Summary
- CTHR has a pristine balance sheet and trading almost at Net-Net value.
- CTHR's change in management has transformed the company into a growing topline.
- CTHR lacks catalysts to drive share price, investors must rely on management execution.
- CTHR is a valuable takeover candidate if management decides to unlock value with a sale of the company.
Investment Summary
Charles & Colvard ( CTHR ) (hereto "CTHR", "Charles & Colvard", or "the company"), is a small business out of North Carolina that manufactures and sells top-grade moissanite and lab grown diamonds both direct to consumer and through retail partners Macy's and Helzberg Diamonds. The company experienced a transformational turnaround in 2020 when new CEO Don O'Connell took the helm , moving the company into the lab grown diamond space and shifting focus away from bulk distributor of loose stones to direct-to-consumer of finished jewelry. One should consider that CTHR has transformed themselves as of 2020 and comparisons to prior periods should be made with this in mind.

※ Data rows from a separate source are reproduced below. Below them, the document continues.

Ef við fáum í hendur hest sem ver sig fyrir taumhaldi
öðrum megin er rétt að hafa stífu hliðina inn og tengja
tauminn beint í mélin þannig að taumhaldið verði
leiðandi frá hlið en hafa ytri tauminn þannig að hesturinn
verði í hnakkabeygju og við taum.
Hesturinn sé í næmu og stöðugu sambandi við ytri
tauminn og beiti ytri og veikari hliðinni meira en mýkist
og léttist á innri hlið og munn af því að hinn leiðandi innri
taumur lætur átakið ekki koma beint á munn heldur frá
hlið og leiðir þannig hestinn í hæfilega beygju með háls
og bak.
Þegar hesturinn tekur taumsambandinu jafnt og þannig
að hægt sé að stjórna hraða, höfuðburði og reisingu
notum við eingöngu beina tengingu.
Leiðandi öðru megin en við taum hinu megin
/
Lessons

This article will review potential levers for value for the company - for more information on the company itself, please refer to earlier articles by Seeking Alpha peers Kevin Mackie and BOOX Research here and here . The article assigns a Buy rating to CTHR, though prospective investors should be aware that this is an illiquid microcap and to manage their risks appropriately.
State of Current Affairs
CTHR, under new leadership, has grown top-line sales from $29.19 million to $43.09 million and operating income from $(0.45) million to $3.07 million from FY2020 to FY2022. While top-line sales have grown substantially, it has come on the back of a significant rise in SG&A costs - particularly due to marketing - to drive top-of-funnel sales and increase brand awareness. This has led to bottom-line growth stalling, and the company's latest Q1 results reported break-even.
The company currently has no debt, with adjusted * book value of $28 million against a current market cap of $25 million, $11.6 million of which are cash assets. In fact, with a total current asset value of $31.65 million and total liabilities of $9.37 million, the net current asset value of the company is $22 million, nearly at Net-Net value to its current market cap of $25 million.

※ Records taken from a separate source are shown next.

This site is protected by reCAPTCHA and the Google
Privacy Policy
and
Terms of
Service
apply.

*Adjusted Book Value: The author has completely removed deferred tax assets of $6.15 million and "long-term assets" of $24.54 million from the book value of the company. The company describes in their 10-K that "long-term assets" are largely surplus raw material goods that they are contracted to purchase from their supplier, as well as work-in-process goods which we will consider to be illiquid.

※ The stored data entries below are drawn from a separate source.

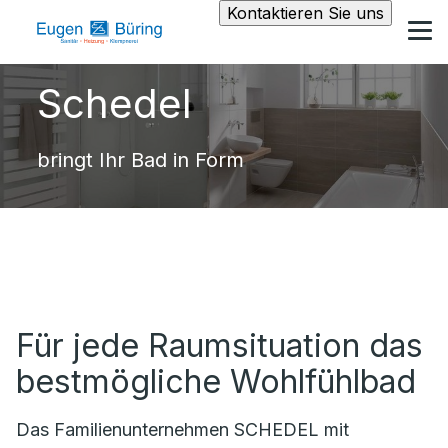
Kontaktieren Sie uns
Schedel
bringt Ihr Bad in Form
Für jede Raumsituation das
bestmögliche Wohlfühlbad
Das Familienunternehmen SCHEDEL mit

Growth and Acquisition Value
We strongly believe that ESG-trends in the diamond industry, and lab grown diamonds and alternative gemstones, in particular, will continue to capture market share, especially given that Millennial and Gen-Z consumers continue to grow into the primary target consortium. An overview of this viewpoint is presented here in an analysis of Brilliant Earth ( BRLT ). Research suggests that this category is projected to grow at a 9.4% CAGR between 2020 and 2030 , reaching $49.9 billion . In the traditional diamond category, one immediately thinks of Tiffany's ( LVMUY ) when it comes to top-of-the-line luxury jewelry brands. However, the lab diamond space does not evoke a similar statement; the majority of lab grown diamond merchandise is aggregated in vast inventory catalogues in the manner of BRLT and James Allen ( SIG ).
CTHR has an opportunity to distinguish itself and fill the luxury lab grown diamond space, capturing the high end of this category. Signet Jewelers and Brilliant Earth themselves have stated their intention to focus on addressing the middle-market category. Simply growing at the lab grown diamond industry rate would suggest CTHR reaches a top-line of around $105 million. Using the low end of operating margin, the past two years of 7% would lead to operating income of around $7 million. A modest P/E of 10 places the company at $2.25 per share, or 10% CAGR out to 2030 for a total 165% return.
While the previous scenario seems like a reasonable investment over the next 8 years, the company is rife with marketing and execution risk. This isn't to say that the company is in danger of suddenly burning cash and going out of business; rather, the concern is for the company to continue its perennial behavior of treading water and going nowhere. This risk is exemplified by searching online for lab grown diamonds at various magazine outlets such as Brides , Vogue , and Forbes and seeing callouts to Brilliant Earth, James Allen, and others, but no recent mentions of Charles & Colvard. In fact, we even visited some Helzberg Diamond locations, CTHR's retail partner for its Forever One moissanite products, and the staff - presumably experts on the industry - were oblivious to the fact that Charles & Colvard even sold lab diamonds.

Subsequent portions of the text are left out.